# decor



## greenman909 (Sep 22, 2007)

i have a 55 gal cichlid tank and i want to make vast amounts amounts of caves, holes and hiding places. i have seen many aqarium photos that have awsome cichlid cave setups if anyone could point me in the right place to find material to do that that would be awsome


----------



## Obsidian (May 20, 2007)

Lots of rocks. This has been done in many different ways. If you have river rocks or granite around you then those are great. Another rock that can be used are slate, witch can be stacked for making caves. I am sure there are a bunch of other rocks that can be used. If you want to use plants of some kind I recommend plastic or silk (silk is awesome). Many Cichlids will uproot live plants. Branches are good as well.

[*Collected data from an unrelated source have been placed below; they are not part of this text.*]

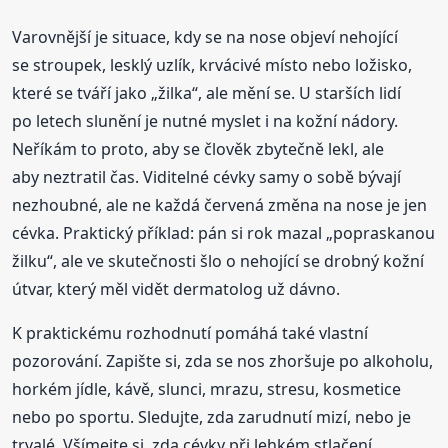
Varovnější je situace, kdy se na nose objeví nehojící
se stroupek, lesklý uzlík, krvácivé místo nebo ložisko,
které se tváří jako „žilka“, ale mění se. U starších lidí
po letech slunění je nutné myslet i na kožní nádory.
Neříkám to proto, aby se člověk zbytečně lekl, ale
aby neztratil čas. Viditelné cévky samy o sobě bývají
nezhoubné, ale ne každá červená změna na nose je jen
cévka. Praktický příklad: pán si rok mazal „popraskanou
žilku“, ale ve skutečnosti šlo o nehojící se drobný kožní
útvar, který měl vidět dermatolog už dávno.
K praktickému rozhodnutí pomáhá také vlastní
pozorování. Zapište si, zda se nos zhoršuje po alkoholu,
horkém jídle, kávě, slunci, mrazu, stresu, kosmetice
nebo po sportu. Sledujte, zda zarudnutí mizí, nebo je
trvalé. Všímejte si, zda cévky při lehkém stlačení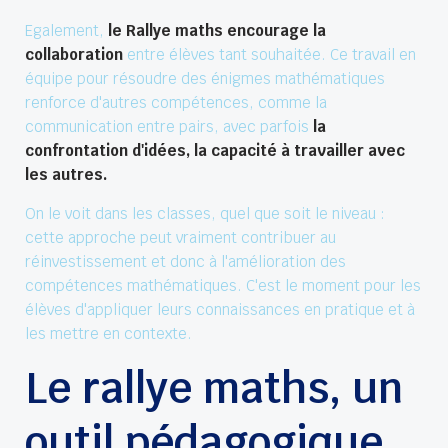
Egalement,
le Rallye maths encourage la
collaboration
entre élèves tant souhaitée. Ce travail en
équipe pour résoudre des énigmes mathématiques
renforce d'autres compétences, comme la
communication entre pairs, avec parfois
la
confrontation d'idées, la capacité à travailler avec
les autres.
On le voit dans les classes, quel que soit le niveau :
cette approche peut vraiment contribuer au
réinvestissement et donc à l'amélioration des
compétences mathématiques. C'est le moment pour les
élèves d'appliquer leurs connaissances en pratique et à
les mettre en contexte.
Le rallye maths, un
outil pédagogique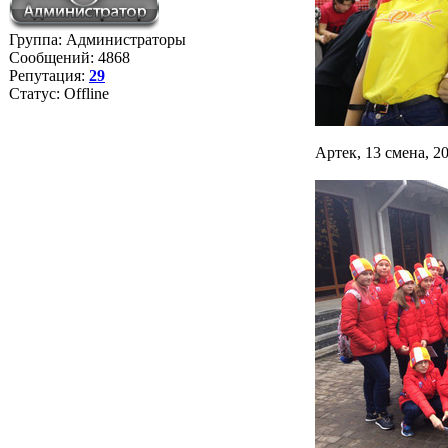
Группа: Администраторы
Сообщений:
4868
Репутация:
29
Статус:
Offline
Артек, 13 смена, 2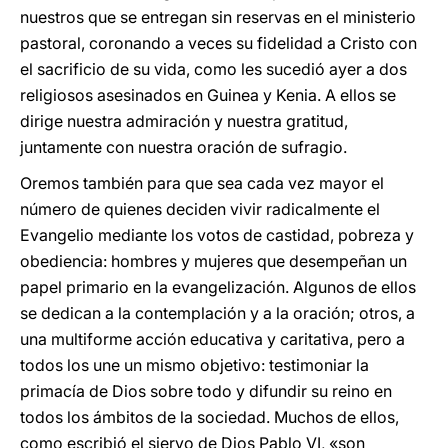
nuestros que se entregan sin reservas en el ministerio
pastoral, coronando a veces su fidelidad a Cristo con
el sacrificio de su vida, como les sucedió ayer a dos
religiosos asesinados en Guinea y Kenia. A ellos se
dirige nuestra admiración y nuestra gratitud,
juntamente con nuestra oración de sufragio.
Oremos también para que sea cada vez mayor el
número de quienes deciden vivir radicalmente el
Evangelio mediante los votos de castidad, pobreza y
obediencia: hombres y mujeres que desempeñan un
papel primario en la evangelización. Algunos de ellos
se dedican a la contemplación y a la oración; otros, a
una multiforme acción educativa y caritativa, pero a
todos los une un mismo objetivo: testimoniar la
primacía de Dios sobre todo y difundir su reino en
todos los ámbitos de la sociedad. Muchos de ellos,
como escribió el siervo de Dios Pablo VI, «son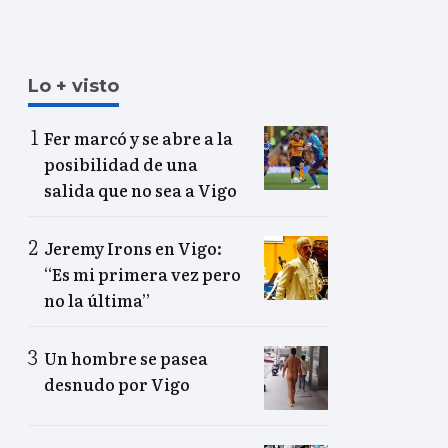
Lo + visto
Fer marcó y se abre a la
posibilidad de una
salida que no sea a Vigo
Jeremy Irons en Vigo:
“Es mi primera vez pero
no la última”
Un hombre se pasea
desnudo por Vigo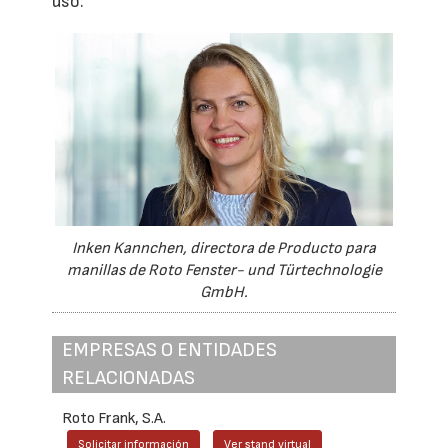
uso.”
Inken Kannchen, directora de Producto para
manillas de Roto Fenster- und Türtechnologie
GmbH.
EMPRESAS O ENTIDADES
RELACIONADAS
Roto Frank, S.A.
Solicitar información
Ver stand virtual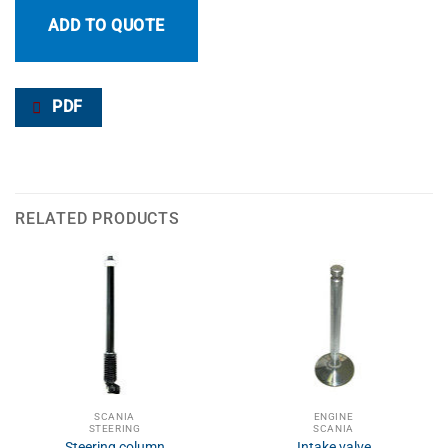
ADD TO QUOTE
PDF
RELATED PRODUCTS
SCANIA
ENGINE
STEERING
SCANIA
Steering column
Intake valve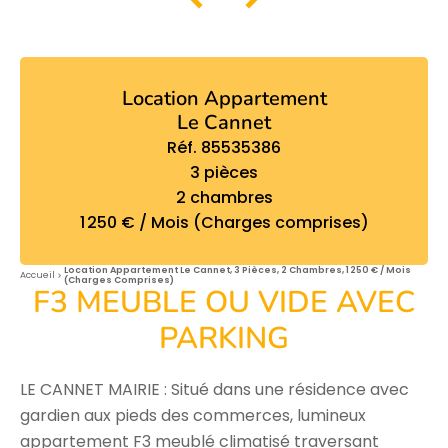
Location Appartement
Le Cannet
Réf. 85535386
3 pièces
2 chambres
1 250 € / Mois (Charges comprises)
Location Appartement Le Cannet, 3 Pièces, 2 Chambres, 1 250 € / Mois
Accueil
(Charges Comprises)
F3 MEUBLE OU VIDE AVEC
PARKING
LE CANNET MAIRIE : Situé dans une résidence avec
gardien aux pieds des commerces, lumineux
appartement F3 meublé climatisé traversant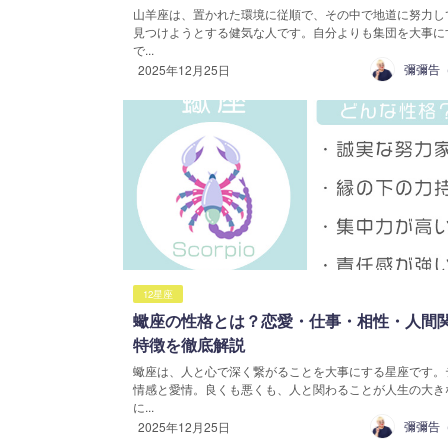
山羊座は、置かれた環境に従順で、その中で地道に努力し
見つけようとする健気な人です。自分よりも集団を大事に
で...
2025年12月25日
12星座
蠍座の性格とは？恋愛・仕事・相性・人間
特徴を徹底解説
蠍座は、人と心で深く繋がることを大事にする星座です。
情感と愛情。良くも悪くも、人と関わることが人生の大き
に...
2025年12月25日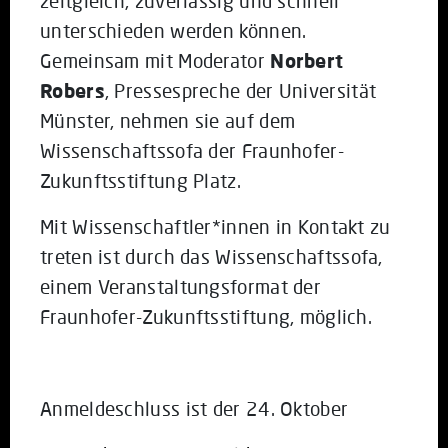
zeitgleich, zuverlässig und schnell
unterschieden werden können.
Gemeinsam mit Moderator
Norbert
Robers
, Pressespreche der Universität
Münster, nehmen sie auf dem
Wissenschaftssofa der Fraunhofer-
Zukunftsstiftung Platz.
Mit Wissenschaftler*innen in Kontakt zu
treten ist durch das Wissenschaftssofa,
einem Veranstaltungsformat der
Fraunhofer-Zukunftsstiftung, möglich.
Anmeldeschluss ist der 24. Oktober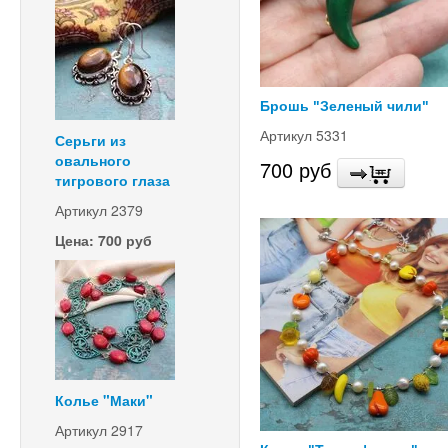
Брошь "Зеленый чили"
Артикул 5331
Серьги из
овального
700 руб
тигрового глаза
Артикул 2379
Цена: 700 руб
Колье "Маки"
Артикул 2917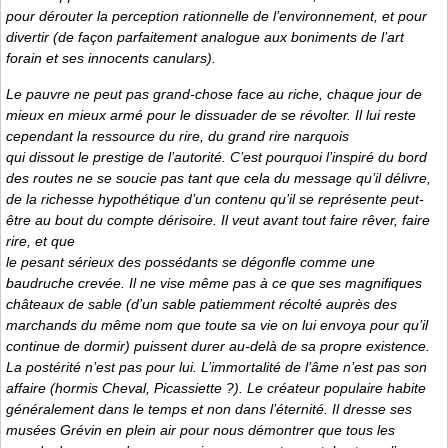
pour dérouter la perception rationnelle de l’environnement, et pour
divertir (de façon parfaitement analogue aux boniments de l’art
forain et ses innocents canulars).
Le pauvre ne peut pas grand-chose face au riche, chaque jour de
mieux en mieux armé pour le dissuader de se révolter. Il lui reste
cependant la ressource du rire, du grand rire narquois
qui dissout le prestige de l’autorité. C’est pourquoi l’inspiré du bord
des routes ne se soucie pas tant que cela du message qu’il délivre,
de la richesse hypothétique d’un contenu qu’il se représente peut-
être au bout du compte dérisoire. Il veut avant tout faire rêver, faire
rire, et que
le pesant sérieux des possédants se dégonfle comme une
baudruche crevée. Il ne vise même pas à ce que ses magnifiques
châteaux de sable (d’un sable patiemment récolté auprès des
marchands du même nom que toute sa vie on lui envoya pour qu’il
continue de dormir) puissent durer au-delà de sa propre existence.
La postérité n’est pas pour lui. L’immortalité de l’âme n’est pas son
affaire (hormis Cheval, Picassiette ?). Le créateur populaire habite
généralement dans le temps et non dans l’éternité. Il dresse ses
musées Grévin en plein air pour nous démontrer que tous les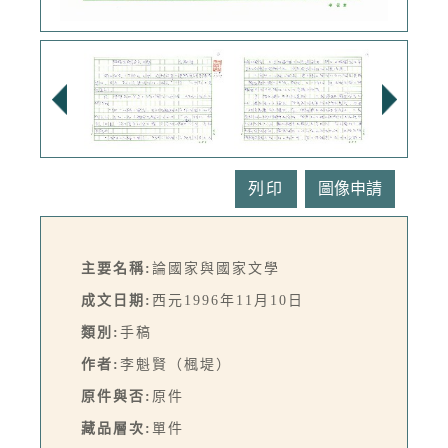
列印
主要名稱:
論國家與國家文學
成文日期:
西元1996年11月10日
類別:
手稿
作者:
李魁賢（楓堤）
原件與否:
原件
藏品層次:
單件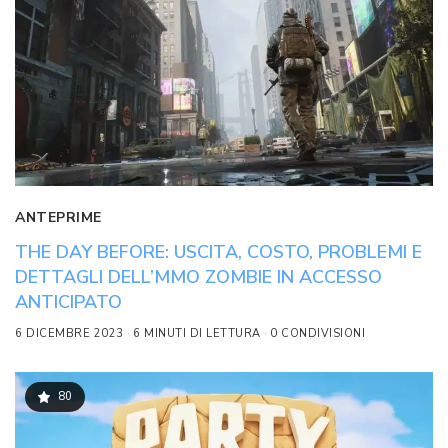
ANTEPRIME
THE DAY BEFORE: USCITA, COSTO, PROBLEMI E
DETTAGLI DELL’MMO ZOMBIE IN ACCESSO
ANTICIPATO
6 DICEMBRE 2023
6 MINUTI DI LETTURA
0 CONDIVISIONI
80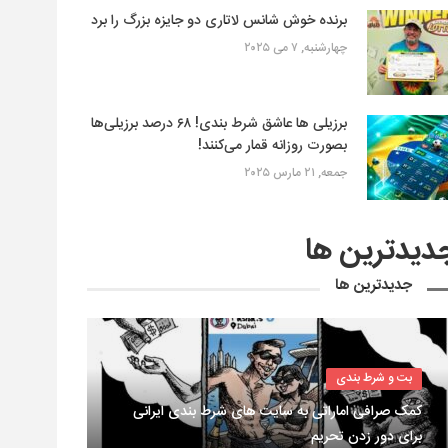
برنده خوش شانس لاتاری دو جایزه بزرگ را برد
چهارشنبه, ۷ می ۲۰۲۵
برزیلی ها عاشق شرط بندی! ۶۸ درصد برزیلی‌ها
بصورت روزانه قمار می‌کنند!
جمعه, ۲۱ مارس ۲۰۲۵
دیدترین ها
جدیدترین ها
بت و شرط بندی
کمک صرافی اماراتی به سایت های شرط بندی ایرانی
برای دور زدن تحریم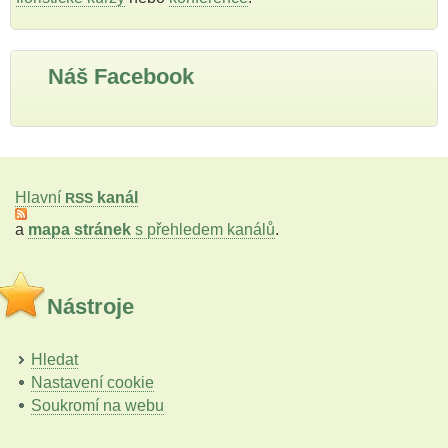
Náš Facebook
Hlavní
kanál
RSS
a
mapa stránek
s přehledem kanálů
.
Nástroje
Hledat
Nastavení cookie
Soukromí na webu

When putting down rocks it helps to have plastic egg-crate material (found at building supply stores) to help even out the weight of the rocks, but it is not necessary. I didn't use any in mine and I have a ton of rocks.

Hope that helps


----------



## trashion (Aug 24, 2007)

Don't forget-you'll need to make sure you can get into all those hidey holes with a siphon come water-change time!


----------



## emc7 (Jul 23, 2005)

> Don't forget-you'll need to make sure you can get into all those hidey holes with a siphon come water-change time!


Ha, you wish. I have 3 buckets/kiity litter bins that I fill with rocks from my 55 before I can wash the gravel. River rock from a landscape place, PVC pipe cut into lenghths and upsidedown strawberry pots are my most common decor. There are some nice, lightweight, fake rocks on the market now, but to fil a tank would be expensive. Two 5 gallon pails of river rock cost me < $20.


----------